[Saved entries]
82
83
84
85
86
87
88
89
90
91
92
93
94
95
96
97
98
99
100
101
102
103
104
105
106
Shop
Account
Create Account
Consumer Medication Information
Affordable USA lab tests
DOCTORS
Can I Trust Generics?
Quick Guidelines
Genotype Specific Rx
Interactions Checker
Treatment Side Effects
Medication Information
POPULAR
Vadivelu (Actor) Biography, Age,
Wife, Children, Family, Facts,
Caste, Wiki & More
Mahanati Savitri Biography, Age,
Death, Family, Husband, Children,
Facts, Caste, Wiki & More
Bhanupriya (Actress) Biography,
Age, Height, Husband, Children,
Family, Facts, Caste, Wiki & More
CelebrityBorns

--

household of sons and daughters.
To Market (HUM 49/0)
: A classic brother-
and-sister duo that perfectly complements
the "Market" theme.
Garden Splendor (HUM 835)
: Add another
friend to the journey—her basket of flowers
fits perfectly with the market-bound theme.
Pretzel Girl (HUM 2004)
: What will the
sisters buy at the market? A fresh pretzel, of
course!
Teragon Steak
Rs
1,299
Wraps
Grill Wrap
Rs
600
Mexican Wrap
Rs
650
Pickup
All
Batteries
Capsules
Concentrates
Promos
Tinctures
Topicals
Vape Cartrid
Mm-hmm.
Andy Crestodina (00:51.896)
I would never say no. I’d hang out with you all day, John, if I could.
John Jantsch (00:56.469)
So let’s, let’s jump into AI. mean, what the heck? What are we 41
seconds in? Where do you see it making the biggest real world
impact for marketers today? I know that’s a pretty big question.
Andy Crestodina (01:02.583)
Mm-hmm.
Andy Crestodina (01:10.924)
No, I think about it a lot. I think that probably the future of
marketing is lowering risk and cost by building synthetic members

...

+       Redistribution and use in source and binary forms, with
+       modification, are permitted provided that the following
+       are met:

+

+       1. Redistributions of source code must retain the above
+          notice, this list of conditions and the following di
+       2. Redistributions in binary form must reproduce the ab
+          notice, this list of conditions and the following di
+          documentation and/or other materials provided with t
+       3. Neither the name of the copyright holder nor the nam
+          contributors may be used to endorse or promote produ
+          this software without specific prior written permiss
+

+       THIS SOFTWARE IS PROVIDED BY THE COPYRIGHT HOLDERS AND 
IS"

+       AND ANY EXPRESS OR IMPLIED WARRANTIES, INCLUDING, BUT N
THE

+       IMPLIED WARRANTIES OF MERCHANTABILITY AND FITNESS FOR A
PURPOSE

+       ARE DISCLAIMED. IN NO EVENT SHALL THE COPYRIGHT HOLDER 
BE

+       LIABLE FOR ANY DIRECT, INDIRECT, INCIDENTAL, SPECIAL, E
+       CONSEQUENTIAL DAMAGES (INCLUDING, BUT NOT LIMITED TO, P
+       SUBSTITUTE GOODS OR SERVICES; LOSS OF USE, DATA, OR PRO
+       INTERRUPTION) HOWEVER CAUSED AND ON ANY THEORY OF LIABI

# Task instructions
The required output is every line above from the one with "What will the" down to the one with "John Jantsch (00:56.469)", restated word for word, ends included.

# Solution below
: What will the
sisters buy at the market? A fresh pretzel, of
course!
Teragon Steak
Rs
1,299
Wraps
Grill Wrap
Rs
600
Mexican Wrap
Rs
650
Pickup
All
Batteries
Capsules
Concentrates
Promos
Tinctures
Topicals
Vape Cartrid
Mm-hmm.
Andy Crestodina (00:51.896)
I would never say no. I’d hang out with you all day, John, if I could.
John Jantsch (00:56.469)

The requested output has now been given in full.